§ **WHAT TO PRODUCE**:
The answer should be each line of the records that contains the word "header"; please copy them all.

§ **ENTRIES PROVIDED**:

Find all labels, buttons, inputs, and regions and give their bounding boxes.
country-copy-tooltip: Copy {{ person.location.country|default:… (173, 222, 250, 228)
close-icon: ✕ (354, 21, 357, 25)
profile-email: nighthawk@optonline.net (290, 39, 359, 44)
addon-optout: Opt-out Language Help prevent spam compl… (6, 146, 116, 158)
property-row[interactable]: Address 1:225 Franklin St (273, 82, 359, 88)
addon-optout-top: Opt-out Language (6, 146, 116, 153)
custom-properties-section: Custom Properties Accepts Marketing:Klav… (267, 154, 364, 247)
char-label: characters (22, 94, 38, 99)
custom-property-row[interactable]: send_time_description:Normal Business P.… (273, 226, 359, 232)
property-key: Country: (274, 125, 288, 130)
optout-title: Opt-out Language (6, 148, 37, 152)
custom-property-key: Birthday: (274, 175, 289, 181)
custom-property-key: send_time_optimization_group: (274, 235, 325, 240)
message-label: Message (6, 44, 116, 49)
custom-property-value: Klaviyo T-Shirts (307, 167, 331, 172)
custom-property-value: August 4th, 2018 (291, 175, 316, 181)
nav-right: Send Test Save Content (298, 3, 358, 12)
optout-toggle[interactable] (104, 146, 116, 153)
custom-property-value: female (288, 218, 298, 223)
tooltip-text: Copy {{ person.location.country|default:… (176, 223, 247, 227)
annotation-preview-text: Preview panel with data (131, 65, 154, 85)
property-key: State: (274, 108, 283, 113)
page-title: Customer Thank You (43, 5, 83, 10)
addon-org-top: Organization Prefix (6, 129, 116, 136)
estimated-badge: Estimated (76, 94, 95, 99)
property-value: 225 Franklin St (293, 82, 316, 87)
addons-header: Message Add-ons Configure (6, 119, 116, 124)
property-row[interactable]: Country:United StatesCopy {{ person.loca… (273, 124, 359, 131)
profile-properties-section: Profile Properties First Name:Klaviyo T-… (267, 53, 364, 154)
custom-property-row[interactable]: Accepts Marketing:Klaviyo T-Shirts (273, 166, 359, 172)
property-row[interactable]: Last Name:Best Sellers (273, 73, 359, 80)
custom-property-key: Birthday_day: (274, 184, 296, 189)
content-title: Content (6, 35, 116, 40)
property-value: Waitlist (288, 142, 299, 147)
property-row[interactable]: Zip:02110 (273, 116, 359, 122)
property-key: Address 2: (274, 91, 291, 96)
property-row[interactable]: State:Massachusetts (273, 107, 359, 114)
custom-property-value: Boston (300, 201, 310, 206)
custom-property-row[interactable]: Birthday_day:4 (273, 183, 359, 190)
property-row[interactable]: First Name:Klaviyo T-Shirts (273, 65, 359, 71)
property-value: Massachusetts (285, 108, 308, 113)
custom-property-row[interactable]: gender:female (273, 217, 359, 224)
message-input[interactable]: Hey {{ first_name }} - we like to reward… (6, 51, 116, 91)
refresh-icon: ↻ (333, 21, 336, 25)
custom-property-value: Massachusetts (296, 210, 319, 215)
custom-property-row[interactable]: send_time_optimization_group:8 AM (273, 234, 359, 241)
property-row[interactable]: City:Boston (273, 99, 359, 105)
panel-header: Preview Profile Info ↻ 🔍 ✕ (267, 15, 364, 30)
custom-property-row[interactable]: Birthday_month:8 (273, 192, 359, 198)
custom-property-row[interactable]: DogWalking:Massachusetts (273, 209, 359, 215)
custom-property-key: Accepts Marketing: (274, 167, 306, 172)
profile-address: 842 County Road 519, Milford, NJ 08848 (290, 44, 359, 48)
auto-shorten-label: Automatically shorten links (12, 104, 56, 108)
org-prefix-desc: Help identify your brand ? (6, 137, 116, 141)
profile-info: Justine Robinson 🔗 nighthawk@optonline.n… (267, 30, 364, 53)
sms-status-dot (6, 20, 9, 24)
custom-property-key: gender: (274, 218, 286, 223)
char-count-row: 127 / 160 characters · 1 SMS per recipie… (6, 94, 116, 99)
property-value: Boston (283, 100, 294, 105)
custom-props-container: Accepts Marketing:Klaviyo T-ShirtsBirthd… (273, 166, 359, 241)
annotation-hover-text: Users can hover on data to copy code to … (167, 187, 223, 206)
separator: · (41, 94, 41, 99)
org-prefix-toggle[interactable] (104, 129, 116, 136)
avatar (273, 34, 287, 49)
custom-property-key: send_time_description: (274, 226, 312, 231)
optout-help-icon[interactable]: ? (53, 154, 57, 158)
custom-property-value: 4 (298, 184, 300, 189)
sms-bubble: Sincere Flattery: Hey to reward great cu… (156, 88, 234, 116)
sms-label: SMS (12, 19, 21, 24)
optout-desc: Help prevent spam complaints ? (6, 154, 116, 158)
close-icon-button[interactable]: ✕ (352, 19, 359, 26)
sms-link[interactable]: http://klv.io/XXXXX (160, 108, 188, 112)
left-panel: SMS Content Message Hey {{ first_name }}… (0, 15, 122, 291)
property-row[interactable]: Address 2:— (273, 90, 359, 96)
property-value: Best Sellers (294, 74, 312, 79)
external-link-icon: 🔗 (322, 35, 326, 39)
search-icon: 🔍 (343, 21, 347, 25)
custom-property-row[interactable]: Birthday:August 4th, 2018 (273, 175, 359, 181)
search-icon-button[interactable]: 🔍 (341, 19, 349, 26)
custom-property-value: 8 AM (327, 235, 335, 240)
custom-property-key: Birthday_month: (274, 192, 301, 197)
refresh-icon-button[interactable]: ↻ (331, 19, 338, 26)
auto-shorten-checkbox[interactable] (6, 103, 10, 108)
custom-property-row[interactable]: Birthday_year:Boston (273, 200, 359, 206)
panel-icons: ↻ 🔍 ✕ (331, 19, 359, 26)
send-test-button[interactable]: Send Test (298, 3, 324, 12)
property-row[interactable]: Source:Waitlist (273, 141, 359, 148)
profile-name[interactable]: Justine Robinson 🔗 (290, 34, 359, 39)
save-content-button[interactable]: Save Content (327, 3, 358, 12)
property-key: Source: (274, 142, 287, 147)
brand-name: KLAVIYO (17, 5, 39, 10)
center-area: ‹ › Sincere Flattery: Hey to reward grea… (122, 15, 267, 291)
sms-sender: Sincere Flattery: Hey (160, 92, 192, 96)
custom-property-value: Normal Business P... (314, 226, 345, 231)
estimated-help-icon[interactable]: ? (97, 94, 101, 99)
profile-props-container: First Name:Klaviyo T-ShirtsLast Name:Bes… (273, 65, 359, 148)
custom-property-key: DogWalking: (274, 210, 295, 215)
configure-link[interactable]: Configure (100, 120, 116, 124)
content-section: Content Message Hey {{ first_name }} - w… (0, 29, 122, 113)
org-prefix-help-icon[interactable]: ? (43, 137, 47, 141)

---

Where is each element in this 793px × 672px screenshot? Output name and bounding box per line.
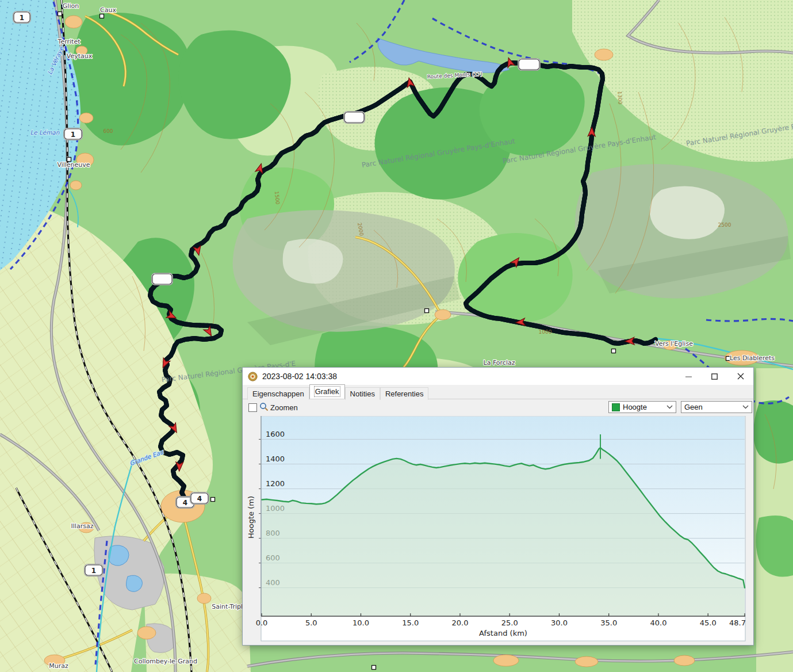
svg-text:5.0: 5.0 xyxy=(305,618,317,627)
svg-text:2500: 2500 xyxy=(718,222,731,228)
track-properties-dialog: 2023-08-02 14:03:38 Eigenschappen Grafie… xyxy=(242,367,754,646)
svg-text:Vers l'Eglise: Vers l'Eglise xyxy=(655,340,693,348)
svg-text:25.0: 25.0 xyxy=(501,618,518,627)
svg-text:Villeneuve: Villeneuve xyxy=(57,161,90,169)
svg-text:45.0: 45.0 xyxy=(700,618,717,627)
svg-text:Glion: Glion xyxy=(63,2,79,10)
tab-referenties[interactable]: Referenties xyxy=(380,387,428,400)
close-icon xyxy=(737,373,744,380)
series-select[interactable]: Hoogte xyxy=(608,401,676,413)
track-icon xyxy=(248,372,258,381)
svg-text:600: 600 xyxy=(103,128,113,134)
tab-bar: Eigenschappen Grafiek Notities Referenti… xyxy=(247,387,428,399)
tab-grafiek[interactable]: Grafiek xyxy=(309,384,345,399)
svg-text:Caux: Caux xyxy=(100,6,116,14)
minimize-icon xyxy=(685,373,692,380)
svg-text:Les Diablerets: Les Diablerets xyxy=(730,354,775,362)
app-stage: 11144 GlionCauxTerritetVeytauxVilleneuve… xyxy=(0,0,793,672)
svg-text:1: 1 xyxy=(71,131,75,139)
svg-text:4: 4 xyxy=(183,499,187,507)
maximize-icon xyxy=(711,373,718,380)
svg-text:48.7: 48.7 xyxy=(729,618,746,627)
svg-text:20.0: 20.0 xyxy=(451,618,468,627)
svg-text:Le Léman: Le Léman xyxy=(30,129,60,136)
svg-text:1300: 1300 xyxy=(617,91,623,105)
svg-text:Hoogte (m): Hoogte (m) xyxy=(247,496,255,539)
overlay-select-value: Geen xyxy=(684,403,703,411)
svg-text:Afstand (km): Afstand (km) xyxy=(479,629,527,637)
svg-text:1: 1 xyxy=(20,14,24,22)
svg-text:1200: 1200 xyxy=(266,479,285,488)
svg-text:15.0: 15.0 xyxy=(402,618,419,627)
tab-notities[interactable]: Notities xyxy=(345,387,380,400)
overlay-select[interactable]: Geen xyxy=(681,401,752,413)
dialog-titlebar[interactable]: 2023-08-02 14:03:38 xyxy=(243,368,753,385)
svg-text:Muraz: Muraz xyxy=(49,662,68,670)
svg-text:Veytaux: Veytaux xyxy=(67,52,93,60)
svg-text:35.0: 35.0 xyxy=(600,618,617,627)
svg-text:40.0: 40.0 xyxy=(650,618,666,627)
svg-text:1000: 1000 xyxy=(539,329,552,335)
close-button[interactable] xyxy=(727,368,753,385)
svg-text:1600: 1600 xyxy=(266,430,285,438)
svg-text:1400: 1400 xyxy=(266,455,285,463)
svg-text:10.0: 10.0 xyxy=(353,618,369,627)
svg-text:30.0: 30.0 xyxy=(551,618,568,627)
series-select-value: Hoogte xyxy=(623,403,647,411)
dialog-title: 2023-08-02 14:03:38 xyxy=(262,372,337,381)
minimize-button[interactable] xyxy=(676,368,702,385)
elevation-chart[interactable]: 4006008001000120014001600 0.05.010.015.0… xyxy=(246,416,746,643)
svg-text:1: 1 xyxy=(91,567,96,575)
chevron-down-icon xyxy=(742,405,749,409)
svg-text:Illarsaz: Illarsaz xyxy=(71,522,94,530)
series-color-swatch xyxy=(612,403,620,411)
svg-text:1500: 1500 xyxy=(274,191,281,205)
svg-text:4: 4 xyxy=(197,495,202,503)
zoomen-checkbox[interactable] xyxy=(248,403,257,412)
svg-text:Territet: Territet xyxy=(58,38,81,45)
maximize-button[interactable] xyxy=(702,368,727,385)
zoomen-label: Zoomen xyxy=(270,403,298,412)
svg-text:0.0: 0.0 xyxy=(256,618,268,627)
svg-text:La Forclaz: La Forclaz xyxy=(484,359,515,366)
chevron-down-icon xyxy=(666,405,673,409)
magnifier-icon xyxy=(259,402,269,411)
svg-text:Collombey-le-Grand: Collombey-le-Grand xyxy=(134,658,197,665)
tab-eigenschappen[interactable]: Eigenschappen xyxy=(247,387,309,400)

§ **RESULT BELOW**:
addons-header: Message Add-ons Configure (6, 119, 116, 124)
panel-header: Preview Profile Info ↻ 🔍 ✕ (267, 15, 364, 30)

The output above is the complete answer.